After intervention today by representatives of AMPA, the Texas Military Forces clarified that three same-sex couples should not have been denied assistance at the federal military identification card enrollment center at Camp Mabry, the headquarters of the Texas Military Forces, in Austin.
All three couples had been turned away on March 13 after being told that they would not be provided service because their marriages were not recognized by the state of Texas. One of the couples was contacted today and given a priority appointment to enroll for their benefits and ID card.
Three same-sex military couples were denied assistance by the federal military identification card enrollment center on March 13 at Camp Mabry, the headquarters of the Texas Military Forces, in Austin.

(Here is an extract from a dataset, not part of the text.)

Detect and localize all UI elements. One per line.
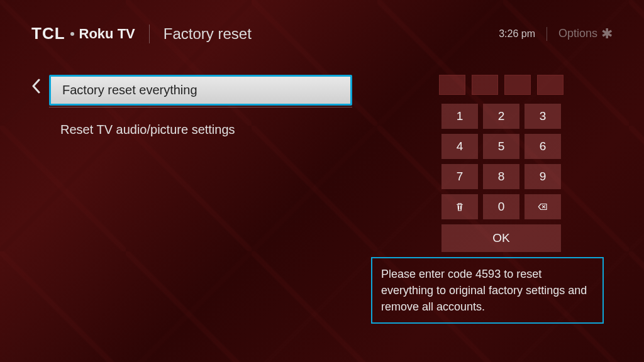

All three couples were told by the center’s employee that they would not be provided service because their marriages were not recognized by the state of Texas, regardless of the fact they were seeking federal military benefits.
The American Military Partner Association (AMPA), the nation’s largest organization of LGBT military families, strongly condemned the blatant discrimination in a letter to the Adjutant General of the Texas Military Forces, Major General Berry, outlining the situation that occurred and calling for an immediate investigation and clarification.
In 2013, Camp Mabry was the sight of a similar uproar when Texas Military Forces sent a military spouse with a 3-month-old baby to Fort Hood to register rather than forwarding information to the federal government as they do for opposite-sex spouses. After Texas refused to register spouses, other states followed suit.
That controversy was settled when the federal government threatened to withhold funds and equipment from states that didn’t accept registration information. No state was compelled to offer state benefits.